I got a call from one of my customers last Friday; the customer told me that they were without power. There was no storm; in fact the weather was bright and sunny in Florida. It wasn’t even a particularly hot day so there wasn’t a tremendous heat or power load in their office either. Unfortunately however, the power transformer that feeds their building was over 40 years old and it had failed.
This customer happens to be one of my few customers who plan ahead for contingencies. They have a beautiful office on the Caloosahatchee in Fort Myers, Florida. In 1998 their office flooded, as a result of this event, the business owner had their building elevated roughly 8 feet above its previous height. It’s not likely now that it will flood again. In 2004 Fort Myers was affected by hurricane Wilma, and the office was without power for several days. To mitigate this happening in the future, the customer installed a propane powered generation system complete with an automatic switch, to provide power in the event that mains power fails. Even though many businesses were down after hurricane Wilma hit Florida in 2006, this customer did not skip a beat. Planning and implementing ahead of time does pay off. Inside their office all the equipment is housed in a rack mount case and utilizes HP/Compaq UPS Systems. While the customer has a server maintenance subscription for their servers and workstations as well as Network Equipment in the office, they have no such service maintenance on the generator system itself. The generator system was initially installed and configured to test itself each Tuesday. At some point in the last few months the testing was occurring yet it was failing each time. Apparently nobody noticed in the office and of course the generator has no way to inform anyone of its other than the total lack of power.
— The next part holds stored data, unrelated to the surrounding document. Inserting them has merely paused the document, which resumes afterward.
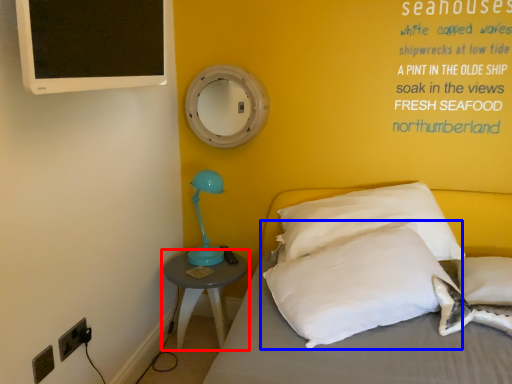 Question: Which point is further to the camera, nightstand (highlighted by a red box) or pillow (highlighted by a blue box)?

Choices:
 (A) nightstand
 (B) pillow

Answer: (A) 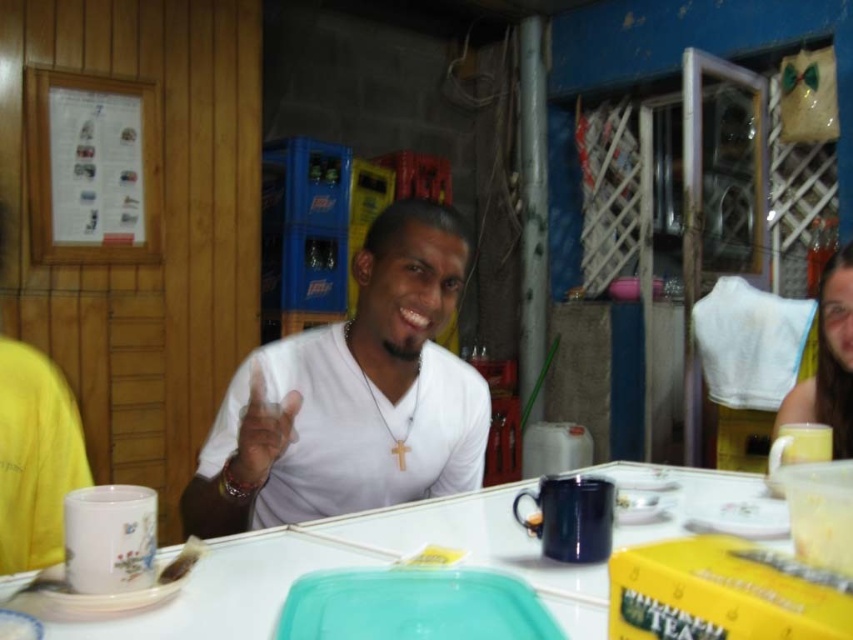 Question: Does white matte shirt at center come behind white glossy table at center?

Choices:
 (A) yes
 (B) no

Answer: (A)

Question: Is matte yellow mug at right below brown crumbly bread at lower center?

Choices:
 (A) yes
 (B) no

Answer: (B)

Question: Which point appears farthest from the camera in this image?

Choices:
 (A) (312, 536)
 (B) (831, 419)

Answer: (B)

Question: Is white matte shirt at center further to the viewer compared to white glossy table at center?

Choices:
 (A) yes
 (B) no

Answer: (A)

Question: Which point is closer to the camera?

Choices:
 (A) (215, 470)
 (B) (280, 529)
 (C) (195, 556)

Answer: (C)

Question: Among these points, which one is farthest from the camera?

Choices:
 (A) (202, 552)
 (B) (815, 394)
 (C) (218, 451)
 (D) (194, 611)

Answer: (B) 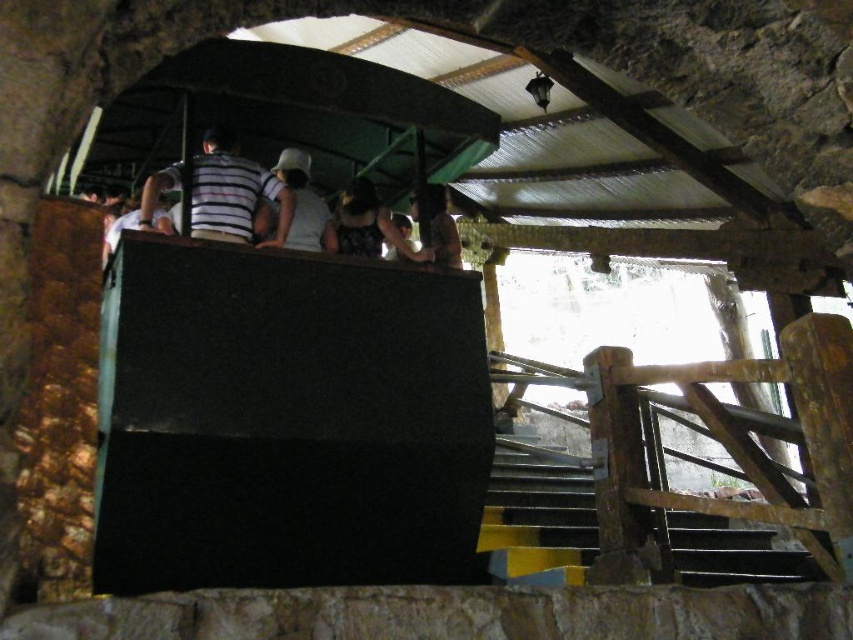 You are standing at the base of the platform and want to hand a white matte hat at upper center to a friend who is 4.54 meters away. Can you throw it directly without it hitting the corrugated metal roof?

The white matte hat at upper center is 4.54 meters away. Since the corrugated metal roof is overhead, you need to consider the height of the throw. If the throwing arc is lower than the roof, it might be possible. However, without knowing the roof height or the throwing angle, it is uncertain. But given the distance is 4.54 meters, it might be challenging to throw accurately without obstacles. However, the question specifies not to assume beyond given data. Since the description only mentions distance, not

You are standing at the entrance of the cave and want to take a photo of the metallic gray stairs at lower right and the striped fabric shirt at upper center. Which object should you focus on first if you want to capture both in the same frame without moving the camera?

You should focus on the metallic gray stairs at lower right first because it is closer to you than the striped fabric shirt at upper center, allowing both to be in the same frame without moving the camera.

You are standing in the cave and want to touch both the point at coordinates (218, 186) and the point at coordinates (453, 241). Which point will require you to reach further out?

The point at coordinates (453, 241) will require you to reach further out because it is farther from the viewer compared to the point at (218, 186). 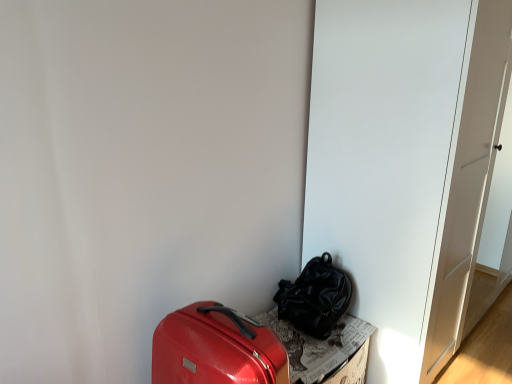 Image resolution: width=512 pixels, height=384 pixels. What do you see at coordinates (383, 159) in the screenshot? I see `white matte door at center` at bounding box center [383, 159].

How much space does shiny black backpack at center, which is counted as the second luggage and bags, starting from the front, occupy vertically?

The height of shiny black backpack at center, which is counted as the second luggage and bags, starting from the front, is 13.17 inches.

Locate an element on the screen. This screenshot has width=512, height=384. shiny black backpack at center, which is counted as the second luggage and bags, starting from the front is located at coordinates (315, 297).

Image resolution: width=512 pixels, height=384 pixels. Identify the location of white matte door at center. (383, 159).

Is white matte door at center to the left of shiny red suitcase at lower left, placed as the second luggage and bags when sorted from right to left, from the viewer's perspective?

Incorrect, white matte door at center is not on the left side of shiny red suitcase at lower left, placed as the second luggage and bags when sorted from right to left.

From a real-world perspective, is white matte door at center under shiny red suitcase at lower left, the first luggage and bags when ordered from left to right?

Actually, white matte door at center is physically above shiny red suitcase at lower left, the first luggage and bags when ordered from left to right, in the real world.

Is white matte door at center located outside shiny red suitcase at lower left, the first luggage and bags when ordered from left to right?

That's correct, white matte door at center is outside of shiny red suitcase at lower left, the first luggage and bags when ordered from left to right.

Can shiny red suitcase at lower left, placed as the second luggage and bags when sorted from right to left, be found inside cardboard textured box at lower right?

Result: No, shiny red suitcase at lower left, placed as the second luggage and bags when sorted from right to left, is located outside of cardboard textured box at lower right.

From their relative heights in the image, would you say cardboard textured box at lower right is taller or shorter than shiny red suitcase at lower left, the first luggage and bags positioned from the front?

Clearly, cardboard textured box at lower right is shorter compared to shiny red suitcase at lower left, the first luggage and bags positioned from the front.

Considering the sizes of cardboard textured box at lower right and shiny red suitcase at lower left, the first luggage and bags positioned from the front, in the image, is cardboard textured box at lower right bigger or smaller than shiny red suitcase at lower left, the first luggage and bags positioned from the front,?

Considering their sizes, cardboard textured box at lower right takes up more space than shiny red suitcase at lower left, the first luggage and bags positioned from the front.

Is shiny red suitcase at lower left, arranged as the second luggage and bags when viewed from the back, directly adjacent to shiny black backpack at center, which is counted as the second luggage and bags, starting from the front?

No, shiny red suitcase at lower left, arranged as the second luggage and bags when viewed from the back, is not in contact with shiny black backpack at center, which is counted as the second luggage and bags, starting from the front.

From the image's perspective, is shiny red suitcase at lower left, arranged as the second luggage and bags when viewed from the back, above or below shiny black backpack at center, which is counted as the second luggage and bags, starting from the front?

Clearly, from the image's perspective, shiny red suitcase at lower left, arranged as the second luggage and bags when viewed from the back, is below shiny black backpack at center, which is counted as the second luggage and bags, starting from the front.

From a real-world perspective, between shiny red suitcase at lower left, placed as the second luggage and bags when sorted from right to left, and shiny black backpack at center, acting as the second luggage and bags starting from the left, who is vertically higher?

From a 3D spatial view, shiny black backpack at center, acting as the second luggage and bags starting from the left, is above.

Considering the positions of objects shiny red suitcase at lower left, arranged as the second luggage and bags when viewed from the back, and shiny black backpack at center, the 1th luggage and bags when ordered from back to front, in the image provided, who is more to the right, shiny red suitcase at lower left, arranged as the second luggage and bags when viewed from the back, or shiny black backpack at center, the 1th luggage and bags when ordered from back to front,?

Positioned to the right is shiny black backpack at center, the 1th luggage and bags when ordered from back to front.

Can you confirm if shiny red suitcase at lower left, the first luggage and bags positioned from the front, is positioned to the left of cardboard textured box at lower right?

Indeed, shiny red suitcase at lower left, the first luggage and bags positioned from the front, is positioned on the left side of cardboard textured box at lower right.

From a real-world perspective, which is physically below, shiny red suitcase at lower left, placed as the second luggage and bags when sorted from right to left, or cardboard textured box at lower right?

From a 3D spatial view, cardboard textured box at lower right is below.

Is shiny red suitcase at lower left, the first luggage and bags positioned from the front, looking in the opposite direction of cardboard textured box at lower right?

No, shiny red suitcase at lower left, the first luggage and bags positioned from the front,'s orientation is not away from cardboard textured box at lower right.

Is shiny red suitcase at lower left, the first luggage and bags positioned from the front, wider or thinner than cardboard textured box at lower right?

Answer: shiny red suitcase at lower left, the first luggage and bags positioned from the front, is wider than cardboard textured box at lower right.

Which point is more forward, (x=323, y=268) or (x=263, y=350)?

The point (x=263, y=350) is closer to the camera.

Is shiny black backpack at center, which is counted as the second luggage and bags, starting from the front, turned away from shiny red suitcase at lower left, the first luggage and bags when ordered from left to right?

No, shiny red suitcase at lower left, the first luggage and bags when ordered from left to right, is not at the back of shiny black backpack at center, which is counted as the second luggage and bags, starting from the front.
It’s important to be prepared, it’s also important to plan in advance how an event may be handled and include scenarios for unlikely situations. You see in this case I received a call from the customer after the power went out, after the generator had failed, and after the UPS System exhausted its batteries. It is important to shut down complex systems in an orderly fashion rather than simply allowing the power to drain down. Shutting the server down in an orderly fashion allows the cache to be flushed properly and allows the system to be shut down in a known state. Failure to do so may result in data corruption and even hardware failure. Even though the UPS had the ability to shut down the server, it was not connected properly and in this particular situation the shutdown resulted in a hardware failure bringing down the customer’s entire domain requiring several hours of onsite repair. In the future the UPS should be able to shut down the server BEFORE the UPS fails (now that the pesky serial cable is reattached). As bad as it sounds there was no permanent damage, only the inconvenience and expensive weekend service calls. It brings to light the requirement to plan better and the need to have a document on hand which highlights the contacts who may be involved and a course of action corresponding with it.
An incident response plan is more general in nature and broader in scope than a Business Continuation Plan or Disaster Recovery Plan. The plan should cover things such as a network meltdown, lightning strikes, and things such as the broad steps to recover from a security breach.
So here are six steps to take in developing an incident response plan.
- Plan for events- security breaches, lack of power, data connection failures, toll free line failures. Try to identify as much as possible what could happen and plan around that possibility
- Identify Responders and Roles. You should choose people for your incident responses before the events occur including backup people (even if they exist outside your employee pool). Look beyond the IT department and include HR and vendors as well.
- Create a backup communications plan- perhaps an off-site SharePoint based web site, conference bridge lines, and VOIP systems in case your staff need to work from alternate locations. Don’t forget to create a contact list that includes mobile and home numbers as well as alternate email addresses.
- Decide who is in charge of what in advance. Plan ahead to delegate authority for things such as emergency Purchase Orders or Press Releases.
- Plan for an alternate work site. Choose a location in advance so that if your regular work location is not available, you and you staff will have a place to work. Make sure you have connectivity, power, and adequate cooling or heating as needed. Consider partnering with a vendor of roughly equal size and setting up a reciprocal arrangement with them. For example you could make a reciprocal agreement with a supplier located 200 miles from your office so that in a time of disaster you can temporarily route calls through or relocate there until normalcy is restored at your regular office.
- Test your plan ahead of time; there is nothing worse than finding out you missed an important detail while the incident is occurring. Start you evaluation as a quick discussion of events and scenarios first and later work your way up to a simulation. You also should make sure your plan is kept safe (for example- encrypted) and accessible; keep copies in multiple physical locations where it is ready as needed.
There is always the temptation to ignore planning while everything is running smoothly but don’t do it- a flick of a switch can set you scrambling in ways that might cause you to loose sleep at night. Plan ahead and sleep soundly. Don’t forget as well that over time you will still need to revisit your plans and revise them as needed.